Migraine with aura signals acute ICH in Dutch-type cerebral amyloid angiopathy
Migraine attacks herald the first symptomatic intracerebral haemorrhage (ICH) in most individuals with Dutch-type cerebral amyloid angiopathy (D-CAA), although such attacks do not predict an earlier onset of first haemorrhage, as shown in a recent study.
The study included 86 D-CAA mutation carriers (mean age, 57 years; 57 percent female), among whom 48 (56 percent) had migraine, all with aura. Researchers scored magnetic resonance imaging (MRI) scans for ICH location(s) and presence of cortical superficial siderosis.

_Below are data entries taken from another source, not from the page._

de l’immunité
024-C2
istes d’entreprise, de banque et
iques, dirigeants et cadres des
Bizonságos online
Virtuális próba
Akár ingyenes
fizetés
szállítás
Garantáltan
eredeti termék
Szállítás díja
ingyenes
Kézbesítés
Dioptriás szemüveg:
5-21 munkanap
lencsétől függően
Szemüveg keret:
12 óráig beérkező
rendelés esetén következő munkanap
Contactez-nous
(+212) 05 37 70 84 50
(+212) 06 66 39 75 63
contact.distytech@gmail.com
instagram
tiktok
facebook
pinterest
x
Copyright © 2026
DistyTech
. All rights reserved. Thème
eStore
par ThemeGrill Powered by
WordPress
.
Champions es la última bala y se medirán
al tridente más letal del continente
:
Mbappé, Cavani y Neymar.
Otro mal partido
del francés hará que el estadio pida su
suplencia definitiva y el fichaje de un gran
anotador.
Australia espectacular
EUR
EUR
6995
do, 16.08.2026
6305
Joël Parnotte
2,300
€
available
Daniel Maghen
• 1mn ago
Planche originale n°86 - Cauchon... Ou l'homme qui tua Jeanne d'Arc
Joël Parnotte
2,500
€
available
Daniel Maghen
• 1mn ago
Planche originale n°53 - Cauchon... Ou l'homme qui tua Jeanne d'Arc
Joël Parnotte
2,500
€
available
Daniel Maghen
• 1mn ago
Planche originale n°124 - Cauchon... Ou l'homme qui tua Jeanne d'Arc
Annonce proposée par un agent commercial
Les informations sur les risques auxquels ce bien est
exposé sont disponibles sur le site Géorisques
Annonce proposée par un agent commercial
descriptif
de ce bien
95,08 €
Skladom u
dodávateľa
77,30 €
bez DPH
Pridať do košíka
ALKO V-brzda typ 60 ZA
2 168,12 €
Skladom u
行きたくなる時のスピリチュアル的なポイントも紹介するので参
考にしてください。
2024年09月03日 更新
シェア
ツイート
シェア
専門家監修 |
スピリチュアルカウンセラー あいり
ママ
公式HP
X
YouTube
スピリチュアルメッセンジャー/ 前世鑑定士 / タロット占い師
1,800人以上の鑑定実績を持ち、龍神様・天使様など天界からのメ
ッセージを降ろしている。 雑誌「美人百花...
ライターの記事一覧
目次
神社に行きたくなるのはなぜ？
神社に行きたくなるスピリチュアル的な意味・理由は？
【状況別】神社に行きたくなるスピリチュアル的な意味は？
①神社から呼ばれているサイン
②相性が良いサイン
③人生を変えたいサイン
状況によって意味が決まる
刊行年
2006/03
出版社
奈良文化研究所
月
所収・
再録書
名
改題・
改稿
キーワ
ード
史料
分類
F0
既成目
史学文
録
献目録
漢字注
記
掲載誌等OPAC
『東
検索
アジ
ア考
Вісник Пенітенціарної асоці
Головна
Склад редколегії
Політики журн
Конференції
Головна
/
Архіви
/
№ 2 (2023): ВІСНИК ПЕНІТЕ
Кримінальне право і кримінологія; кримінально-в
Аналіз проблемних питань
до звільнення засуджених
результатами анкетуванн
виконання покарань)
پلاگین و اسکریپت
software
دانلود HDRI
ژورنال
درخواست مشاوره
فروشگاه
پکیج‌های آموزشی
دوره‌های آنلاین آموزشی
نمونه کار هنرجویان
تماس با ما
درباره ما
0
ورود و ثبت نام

Prevalence of migraine in D-CAA was higher than in the general population (women, p<0.05; men, p<0.001). Migraine preceded the first symptomatic ICH in 37 (77 percent) carriers, while it was an isolated symptom in 17 (35 percent). Carriers with vs without migraine did not significantly differ in terms of age and medical history.
Migraine onset occurred a median of 8.5 years before first ICH. Aura attacks lasting ≥60 minutes signaled acute ICH in 55 percent. More than half of D-CAA carriers experienced their first migraine attack after the third decade of life. The mean age at which carriers with migraine experienced their first ICH was similar to those without migraine.
Migraine with aura was associated with neither occipital ICH nor cortical superficial siderosis on MRI.
The findings indicate that migraine with aura may be regarded as an early marker of disease in hereditary CAA preceding the occurrence of symptomatic ICH by several years, according to the researchers.